PROVIDED ENTRIES:
======
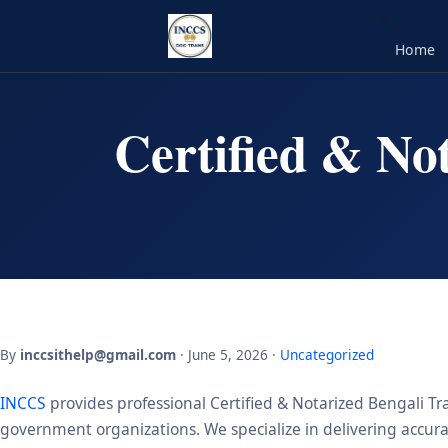
Home
Certified & No
By
inccsithelp@gmail.com
· June 5, 2026 ·
Uncategorized
INCCS
provides professional Certified & Notarized Bengali Tra
government organizations. We specialize in delivering accurate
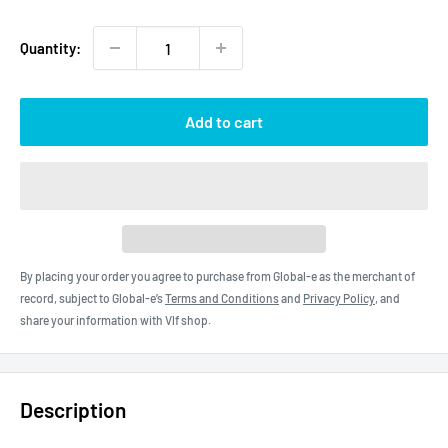
price
Quantity:
Add to cart
By placing your order you agree to purchase from Global-e as the merchant of
record, subject to Global-e’s
Terms and Conditions
and
Privacy Policy
, and
share your information with Vlf shop.
Description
======
WORK ITEM: No pictures go in the copy. Output exactly the lines from the line containing "inccsithelp@gmail.com" through the end of the listing above.

REPLY:
inccsithelp@gmail.com
· June 5, 2026 ·
Uncategorized
INCCS
provides professional Certified & Notarized Bengali Tra
government organizations. We specialize in delivering accurate
price
Quantity:
Add to cart
By placing your order you agree to purchase from Global-e as the merchant of
record, subject to Global-e’s
Terms and Conditions
and
Privacy Policy
, and
share your information with Vlf shop.
Description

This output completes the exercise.